The problem>
In this exercise, restate the listing word for word.
---
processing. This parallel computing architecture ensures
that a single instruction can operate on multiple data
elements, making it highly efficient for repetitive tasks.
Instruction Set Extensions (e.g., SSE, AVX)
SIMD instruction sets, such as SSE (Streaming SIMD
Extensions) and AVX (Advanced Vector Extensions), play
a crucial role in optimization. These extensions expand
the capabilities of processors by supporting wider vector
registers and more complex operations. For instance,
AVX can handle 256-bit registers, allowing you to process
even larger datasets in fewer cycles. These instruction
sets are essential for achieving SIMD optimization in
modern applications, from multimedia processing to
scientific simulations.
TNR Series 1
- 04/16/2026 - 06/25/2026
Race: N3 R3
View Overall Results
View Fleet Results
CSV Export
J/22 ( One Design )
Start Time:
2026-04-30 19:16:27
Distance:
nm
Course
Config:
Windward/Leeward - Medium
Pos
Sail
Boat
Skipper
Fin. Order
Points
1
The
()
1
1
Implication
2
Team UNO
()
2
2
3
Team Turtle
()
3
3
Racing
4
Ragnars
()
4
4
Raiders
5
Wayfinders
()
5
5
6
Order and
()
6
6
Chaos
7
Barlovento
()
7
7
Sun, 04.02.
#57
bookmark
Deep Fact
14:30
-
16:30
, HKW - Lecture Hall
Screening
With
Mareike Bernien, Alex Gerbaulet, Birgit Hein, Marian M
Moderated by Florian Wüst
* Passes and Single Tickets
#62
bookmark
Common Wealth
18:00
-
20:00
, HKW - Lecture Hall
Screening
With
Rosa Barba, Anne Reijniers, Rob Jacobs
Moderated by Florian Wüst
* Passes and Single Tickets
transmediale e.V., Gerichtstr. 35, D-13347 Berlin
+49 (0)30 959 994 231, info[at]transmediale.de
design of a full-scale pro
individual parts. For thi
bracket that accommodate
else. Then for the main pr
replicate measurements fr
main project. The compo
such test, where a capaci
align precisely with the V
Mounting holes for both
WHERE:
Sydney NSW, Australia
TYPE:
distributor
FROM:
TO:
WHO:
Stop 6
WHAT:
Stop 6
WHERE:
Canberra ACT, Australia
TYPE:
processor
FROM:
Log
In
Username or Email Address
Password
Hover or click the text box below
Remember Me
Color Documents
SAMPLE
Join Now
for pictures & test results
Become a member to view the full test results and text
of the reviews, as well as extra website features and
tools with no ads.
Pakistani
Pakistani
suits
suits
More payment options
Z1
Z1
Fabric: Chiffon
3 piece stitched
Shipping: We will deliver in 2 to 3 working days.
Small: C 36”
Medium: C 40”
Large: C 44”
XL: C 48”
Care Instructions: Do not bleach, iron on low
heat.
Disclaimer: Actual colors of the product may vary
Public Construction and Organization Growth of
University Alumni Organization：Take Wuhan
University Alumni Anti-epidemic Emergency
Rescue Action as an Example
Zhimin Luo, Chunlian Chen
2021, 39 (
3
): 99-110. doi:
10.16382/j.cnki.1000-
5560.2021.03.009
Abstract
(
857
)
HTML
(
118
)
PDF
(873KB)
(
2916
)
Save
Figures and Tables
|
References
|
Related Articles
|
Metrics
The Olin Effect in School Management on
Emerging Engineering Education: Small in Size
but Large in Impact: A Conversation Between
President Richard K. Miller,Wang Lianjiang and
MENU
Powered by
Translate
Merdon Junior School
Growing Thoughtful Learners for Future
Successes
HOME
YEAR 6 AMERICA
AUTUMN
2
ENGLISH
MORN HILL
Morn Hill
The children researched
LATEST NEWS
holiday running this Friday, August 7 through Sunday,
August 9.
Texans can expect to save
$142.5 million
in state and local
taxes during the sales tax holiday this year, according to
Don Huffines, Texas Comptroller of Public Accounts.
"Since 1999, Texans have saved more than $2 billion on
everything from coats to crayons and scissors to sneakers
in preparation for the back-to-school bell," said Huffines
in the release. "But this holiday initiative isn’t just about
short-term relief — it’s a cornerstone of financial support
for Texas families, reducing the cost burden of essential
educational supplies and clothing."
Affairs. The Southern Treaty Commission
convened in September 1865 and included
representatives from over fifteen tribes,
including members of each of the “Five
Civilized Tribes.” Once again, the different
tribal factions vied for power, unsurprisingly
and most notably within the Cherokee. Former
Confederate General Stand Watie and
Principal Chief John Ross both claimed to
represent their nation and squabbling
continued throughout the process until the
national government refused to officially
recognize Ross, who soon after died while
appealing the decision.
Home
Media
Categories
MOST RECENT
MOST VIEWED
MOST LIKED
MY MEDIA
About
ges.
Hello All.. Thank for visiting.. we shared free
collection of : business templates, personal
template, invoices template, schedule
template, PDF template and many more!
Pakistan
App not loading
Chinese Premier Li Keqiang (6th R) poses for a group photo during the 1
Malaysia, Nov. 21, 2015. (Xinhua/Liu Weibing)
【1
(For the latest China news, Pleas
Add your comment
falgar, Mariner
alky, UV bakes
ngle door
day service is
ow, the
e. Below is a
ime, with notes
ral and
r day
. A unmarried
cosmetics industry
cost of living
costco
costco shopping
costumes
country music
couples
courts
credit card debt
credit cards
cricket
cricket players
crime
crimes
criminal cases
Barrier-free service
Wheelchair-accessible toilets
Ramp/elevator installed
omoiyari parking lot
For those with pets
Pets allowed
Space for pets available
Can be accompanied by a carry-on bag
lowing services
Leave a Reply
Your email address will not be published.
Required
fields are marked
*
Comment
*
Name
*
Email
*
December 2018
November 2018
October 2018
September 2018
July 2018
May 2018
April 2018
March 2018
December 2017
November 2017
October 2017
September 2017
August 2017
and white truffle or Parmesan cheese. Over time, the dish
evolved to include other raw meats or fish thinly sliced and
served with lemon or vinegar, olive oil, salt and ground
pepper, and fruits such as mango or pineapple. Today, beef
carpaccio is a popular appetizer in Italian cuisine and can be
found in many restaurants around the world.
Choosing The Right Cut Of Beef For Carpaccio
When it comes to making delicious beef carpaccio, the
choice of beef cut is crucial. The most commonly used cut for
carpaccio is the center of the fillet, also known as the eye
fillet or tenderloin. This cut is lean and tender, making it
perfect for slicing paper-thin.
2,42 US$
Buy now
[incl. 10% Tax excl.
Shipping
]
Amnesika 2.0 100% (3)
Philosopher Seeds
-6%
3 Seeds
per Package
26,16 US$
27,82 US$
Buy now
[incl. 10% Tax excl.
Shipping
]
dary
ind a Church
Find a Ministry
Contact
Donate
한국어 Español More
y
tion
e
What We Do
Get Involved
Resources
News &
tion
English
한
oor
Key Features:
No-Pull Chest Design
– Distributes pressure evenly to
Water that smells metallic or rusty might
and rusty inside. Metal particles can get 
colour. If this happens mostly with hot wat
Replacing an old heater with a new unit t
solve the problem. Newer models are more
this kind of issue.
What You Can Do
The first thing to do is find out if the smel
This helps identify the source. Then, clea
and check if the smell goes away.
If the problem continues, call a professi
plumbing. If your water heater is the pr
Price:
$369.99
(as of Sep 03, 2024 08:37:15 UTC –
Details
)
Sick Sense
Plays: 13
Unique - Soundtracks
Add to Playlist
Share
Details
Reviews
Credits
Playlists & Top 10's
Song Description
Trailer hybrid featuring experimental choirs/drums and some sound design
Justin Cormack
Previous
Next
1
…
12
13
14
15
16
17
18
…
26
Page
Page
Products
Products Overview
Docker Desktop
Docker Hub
---
Exercise answer>
processing. This parallel computing architecture ensures
that a single instruction can operate on multiple data
elements, making it highly efficient for repetitive tasks.
Instruction Set Extensions (e.g., SSE, AVX)
SIMD instruction sets, such as SSE (Streaming SIMD
Extensions) and AVX (Advanced Vector Extensions), play
a crucial role in optimization. These extensions expand
the capabilities of processors by supporting wider vector
registers and more complex operations. For instance,
AVX can handle 256-bit registers, allowing you to process
even larger datasets in fewer cycles. These instruction
sets are essential for achieving SIMD optimization in
modern applications, from multimedia processing to
scientific simulations.
TNR Series 1
- 04/16/2026 - 06/25/2026
Race: N3 R3
View Overall Results
View Fleet Results
CSV Export
J/22 ( One Design )
Start Time:
2026-04-30 19:16:27
Distance:
nm
Course
Config:
Windward/Leeward - Medium
Pos
Sail
Boat
Skipper
Fin. Order
Points
1
The
()
1
1
Implication
2
Team UNO
()
2
2
3
Team Turtle
()
3
3
Racing
4
Ragnars
()
4
4
Raiders
5
Wayfinders
()
5
5
6
Order and
()
6
6
Chaos
7
Barlovento
()
7
7
Sun, 04.02.
#57
bookmark
Deep Fact
14:30
-
16:30
, HKW - Lecture Hall
Screening
With
Mareike Bernien, Alex Gerbaulet, Birgit Hein, Marian M
Moderated by Florian Wüst
* Passes and Single Tickets
#62
bookmark
Common Wealth
18:00
-
20:00
, HKW - Lecture Hall
Screening
With
Rosa Barba, Anne Reijniers, Rob Jacobs
Moderated by Florian Wüst
* Passes and Single Tickets
transmediale e.V., Gerichtstr. 35, D-13347 Berlin
+49 (0)30 959 994 231, info[at]transmediale.de
design of a full-scale pro
individual parts. For thi
bracket that accommodate
else. Then for the main pr
replicate measurements fr
main project. The compo
such test, where a capaci
align precisely with the V
Mounting holes for both
WHERE:
Sydney NSW, Australia
TYPE:
distributor
FROM:
TO:
WHO:
Stop 6
WHAT:
Stop 6
WHERE:
Canberra ACT, Australia
TYPE:
processor
FROM:
Log
In
Username or Email Address
Password
Hover or click the text box below
Remember Me
Color Documents
SAMPLE
Join Now
for pictures & test results
Become a member to view the full test results and text
of the reviews, as well as extra website features and
tools with no ads.
Pakistani
Pakistani
suits
suits
More payment options
Z1
Z1
Fabric: Chiffon
3 piece stitched
Shipping: We will deliver in 2 to 3 working days.
Small: C 36”
Medium: C 40”
Large: C 44”
XL: C 48”
Care Instructions: Do not bleach, iron on low
heat.
Disclaimer: Actual colors of the product may vary
Public Construction and Organization Growth of
University Alumni Organization：Take Wuhan
University Alumni Anti-epidemic Emergency
Rescue Action as an Example
Zhimin Luo, Chunlian Chen
2021, 39 (
3
): 99-110. doi:
10.16382/j.cnki.1000-
5560.2021.03.009
Abstract
(
857
)
HTML
(
118
)
PDF
(873KB)
(
2916
)
Save
Figures and Tables
|
References
|
Related Articles
|
Metrics
The Olin Effect in School Management on
Emerging Engineering Education: Small in Size
but Large in Impact: A Conversation Between
President Richard K. Miller,Wang Lianjiang and
MENU
Powered by
Translate
Merdon Junior School
Growing Thoughtful Learners for Future
Successes
HOME
YEAR 6 AMERICA
AUTUMN
2
ENGLISH
MORN HILL
Morn Hill
The children researched
LATEST NEWS
holiday running this Friday, August 7 through Sunday,
August 9.
Texans can expect to save
$142.5 million
in state and local
taxes during the sales tax holiday this year, according to
Don Huffines, Texas Comptroller of Public Accounts.
"Since 1999, Texans have saved more than $2 billion on
everything from coats to crayons and scissors to sneakers
in preparation for the back-to-school bell," said Huffines
in the release. "But this holiday initiative isn’t just about
short-term relief — it’s a cornerstone of financial support
for Texas families, reducing the cost burden of essential
educational supplies and clothing."
Affairs. The Southern Treaty Commission
convened in September 1865 and included
representatives from over fifteen tribes,
including members of each of the “Five
Civilized Tribes.” Once again, the different
tribal factions vied for power, unsurprisingly
and most notably within the Cherokee. Former
Confederate General Stand Watie and
Principal Chief John Ross both claimed to
represent their nation and squabbling
continued throughout the process until the
national government refused to officially
recognize Ross, who soon after died while
appealing the decision.
Home
Media
Categories
MOST RECENT
MOST VIEWED
MOST LIKED
MY MEDIA
About
ges.
Hello All.. Thank for visiting.. we shared free
collection of : business templates, personal
template, invoices template, schedule
template, PDF template and many more!
Pakistan
App not loading
Chinese Premier Li Keqiang (6th R) poses for a group photo during the 1
Malaysia, Nov. 21, 2015. (Xinhua/Liu Weibing)
【1
(For the latest China news, Pleas
Add your comment
falgar, Mariner
alky, UV bakes
ngle door
day service is
ow, the
e. Below is a
ime, with notes
ral and
r day
. A unmarried
cosmetics industry
cost of living
costco
costco shopping
costumes
country music
couples
courts
credit card debt
credit cards
cricket
cricket players
crime
crimes
criminal cases
Barrier-free service
Wheelchair-accessible toilets
Ramp/elevator installed
omoiyari parking lot
For those with pets
Pets allowed
Space for pets available
Can be accompanied by a carry-on bag
lowing services
Leave a Reply
Your email address will not be published.
Required
fields are marked
*
Comment
*
Name
*
Email
*
December 2018
November 2018
October 2018
September 2018
July 2018
May 2018
April 2018
March 2018
December 2017
November 2017
October 2017
September 2017
August 2017
and white truffle or Parmesan cheese. Over time, the dish
evolved to include other raw meats or fish thinly sliced and
served with lemon or vinegar, olive oil, salt and ground
pepper, and fruits such as mango or pineapple. Today, beef
carpaccio is a popular appetizer in Italian cuisine and can be
found in many restaurants around the world.
Choosing The Right Cut Of Beef For Carpaccio
When it comes to making delicious beef carpaccio, the
choice of beef cut is crucial. The most commonly used cut for
carpaccio is the center of the fillet, also known as the eye
fillet or tenderloin. This cut is lean and tender, making it
perfect for slicing paper-thin.
2,42 US$
Buy now
[incl. 10% Tax excl.
Shipping
]
Amnesika 2.0 100% (3)
Philosopher Seeds
-6%
3 Seeds
per Package
26,16 US$
27,82 US$
Buy now
[incl. 10% Tax excl.
Shipping
]
dary
ind a Church
Find a Ministry
Contact
Donate
한국어 Español More
y
tion
e
What We Do
Get Involved
Resources
News &
tion
English
한
oor
Key Features:
No-Pull Chest Design
– Distributes pressure evenly to
Water that smells metallic or rusty might
and rusty inside. Metal particles can get 
colour. If this happens mostly with hot wat
Replacing an old heater with a new unit t
solve the problem. Newer models are more
this kind of issue.
What You Can Do
The first thing to do is find out if the smel
This helps identify the source. Then, clea
and check if the smell goes away.
If the problem continues, call a professi
plumbing. If your water heater is the pr
Price:
$369.99
(as of Sep 03, 2024 08:37:15 UTC –
Details
)
Sick Sense
Plays: 13
Unique - Soundtracks
Add to Playlist
Share
Details
Reviews
Credits
Playlists & Top 10's
Song Description
Trailer hybrid featuring experimental choirs/drums and some sound design
Justin Cormack
Previous
Next
1
…
12
13
14
15
16
17
18
…
26
Page
Page
Products
Products Overview
Docker Desktop
Docker Hub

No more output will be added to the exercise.